#OPINIÓN Confusión, desorden, desconcierto #23Jun

Vivimos un momento muy difícil. Casi inexplicable. Hace poco me preguntaba una señora ya mayor y de poca formación en asuntos políticos y menos jurídicos, pero con una intuición natural en su razonamiento, lo siguiente: ¿Qué pasa en la oposición? ¿Por qué no se ponen de acuerdo? ¿Es que hay muchas ambiciones? ¿Será que no ven lo que está sufriendo el país? Tengo cinco hijos, me decía, y ya se fueron tres de Venezuela. Se van a olvidar de esta patria y echarán raíces en otras tierras. Uno de los hijos que le queda acá todavía, me decía, la oigo llorar con frecuencia, ella se esconde pero yo sé que está llorando sola en su habitación, la oigo llorar. ¿Será que los opositores al régimen de Maduro, los de verdad, los sinceros, no se dan cuenta de esto? No quiero referirme a los “opositores” de mentira, sino a los de verdad, a los que han dado la cara y han sido perseguidos, a los sinceros, a los que podrían salvarnos. ¿Por qué no se ponen de acuerdo? ¿Por qué no se despojan de esa ambición diabólica que nos mata a todos? A ellos y a todo el país. Me costó explicarle la situación y nos despedimos sin saber si me había captado lo que le había dicho. Lo único posible que me entendió fue mi incredulidad, como la de ella, acerca de lo que está pasando en Venezuela. Parece mentira la existencia de tanta ambición y desmesura en la búsqueda del poder, cuando el país está muriéndose. Me despedí diciéndole, no sé qué ocurre. Continúe observándola y le dije conversaremos otro día, ya no sabía que decirle. Una semana después, un médico amigo me detuvo para preguntarme algo parecido: ¿Qué es ese diálogo? Puede ser bueno, pero no informan nada. Guaidó parece un muchacho bueno y sano, bregador, todo lo contrario de Maduro, pero tampoco informa. Uno siente que evade las preguntas y sólo responde sobre el Acuerdo de Salvación Nacional, que hasta hoy no sé en qué consiste ni entre quienes se va a firmar, terminó diciéndome el médico amigo.

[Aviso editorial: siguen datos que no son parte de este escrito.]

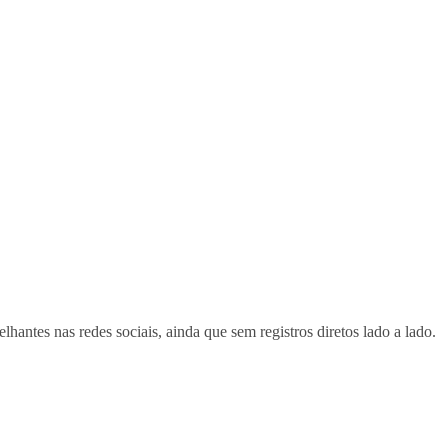
antes nas redes sociais, ainda que sem registros diretos lado a lado.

Mientras tanto continúa la confusión, el desorden, el desconcierto. El sufrimiento del país es muy grande y cada vez más grave. El régimen desafía el aguante de la población y las sanciones de los aliados internacionales de los sectores democráticos. Ahora un avión iraní, sancionado por Estados Unidos, llega a Maiquetía, sin que sepamos para qué. Las facciones de las guerrillas colombianas ocupan nuestro territorio y no hay quien defienda a Venezuela. Y continuamos sin gasolina, sin gas, sin agua, sin una política económica seria y bien pensada, la educación abandonada. Entonces el país es hoy un gran desorden, un caos total, sin nadie que diga que le duele Venezuela. Pero insisto, ante ese panorama ¿por qué la oposición no se pone de acuerdo? Quisiera ver una gran mesa donde estén los grandes y sinceros dirigentes opositores al régimen, firmando entre ellos un gran Acuerdo de Salvación Nacional. Qué bueno que allí estuvieran Guaidó, Leopoldo López, Borges, Capriles, Ledezma, R.G. Aveledo, María Corina Machado, los hermanos Guanipa, un representante de AD y otro de Copei, representantes de la Iglesia o de las iglesias, de las universidades, de las academias nacionales, de los medios de comunicación social, del sector empresarial, del sector sindical y me quedo corto, todos los venezolanos serios y de buena voluntad, todos caben allí. Con el régimen nunca habrá acuerdo. No quiere acuerdos, se burla de quienes hablan con ellos y del diálogo y esto hay que decirlo con absoluta claridad. En 1958, el Pacto de Punto Fijo se firmó sin Pérez Jiménez, no podía ser de otra manera, ya éste se había ido, lo firmaron los sectores democráticos para empezar una nueva era de democracia y libertad. Así tendrá que ser de nuevo esta vez y Guaidó lo ha entendido.